Strength and limitations

We consider the population survey methodology to be a considerable strength of our study because it provides a representative sample of the population we targeted. We achieved an overall response rate of 30.7% which is considerably higher than the average response rate found in other population surveys using postal delivery modes [40]. This response rate is also particular given that our target population has been known to be challenging to reach and might have needed additional support to fill out the questionnaire [80]. Furthermore, we believe that using the ecological approach has provided a more comprehensive lens on the HRQoL of older adults, by placing them at the center of their ecosystem.

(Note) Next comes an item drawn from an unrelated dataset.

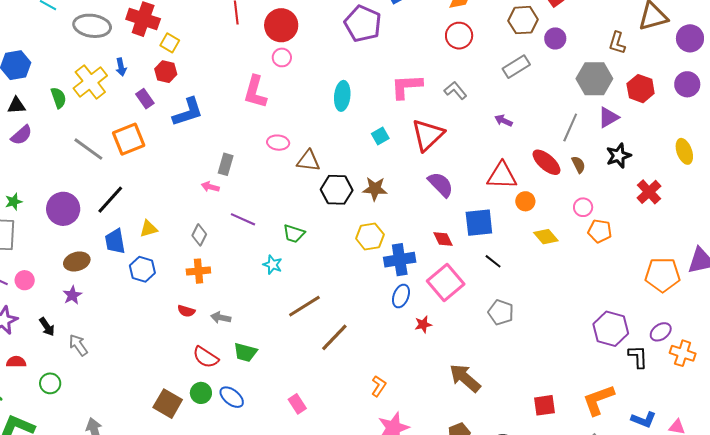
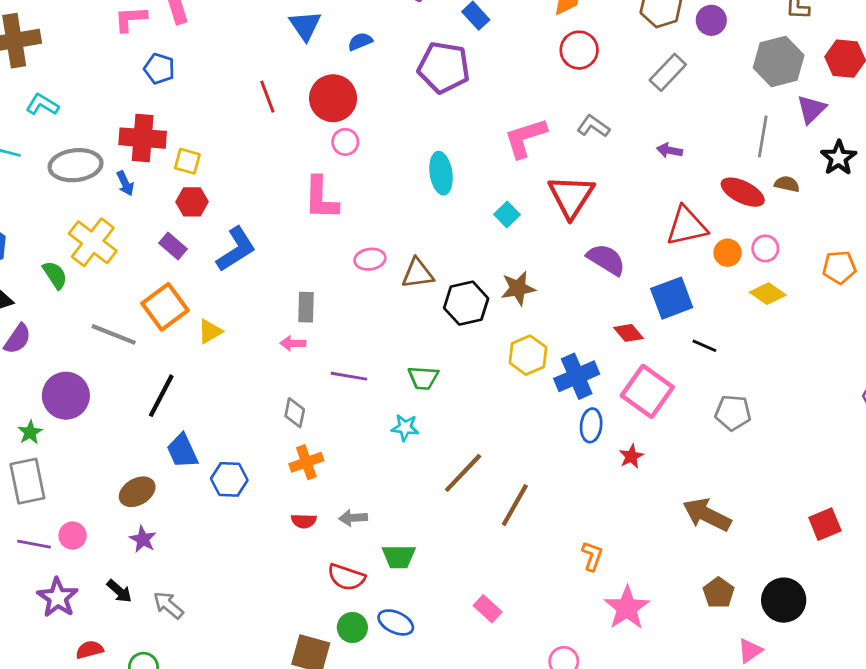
blue arrow: (121, 67) -> (125, 183), moved
brown semicircle: (578, 165) -> (787, 184), turned -36
pink circle: (583, 207) -> (765, 248), moved
purple circle: (63, 209) -> (66, 396), moved
yellow triangle: (149, 229) -> (210, 331), moved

The present study does however come with certain limitations that we acknowledge. It is possible that older adults who responded to our survey might have been healthier and more engaged in social life compared to their older, frailer or cognitively challenged counterparts who did not respond, thus subjecting our study to potential selection bias. Furthermore, this study was conducted among home-dwelling older adults, excluding an important segment of the older population who reside in long-term care facilities. As of 2017, the proportion of the population aged 80 years or older in Switzerland that resides in a nursing home is around 15% [81], meaning our study could not capture the HRQoL and factors correlated with it in this portion of the population. Moreover, we conducted our research in only one Swiss Canton, whose language and socio-cultural aspects might make it unique and distinguishable from other regions and accordingly might limit the generalizability of our results. Furthermore, the cross-sectional nature of the design also limits us in inferring any direct causal link between the variables and HRQoL. Finally, although a plethora of micro level factors was available for analysis, we were limited in the variables available on the meso and macro level.

Conclusions

Understanding factors related to HRQoL by using an ecological lens can help identify factors beyond the individual level that impact the HRQoL of home-dwelling older adults. Our study emphasises the importance of social determinants of health and potential disparities that exists, encouraging policymakers to focus on policies to reduce socio-economic disparities and support interventions that take social factors into account. We anticipate that this study helps to increase awareness that HRQoL in older adults is multidimensional and thus multifaceted interventions that try to interrelate health services, social services and environmental factors are needed.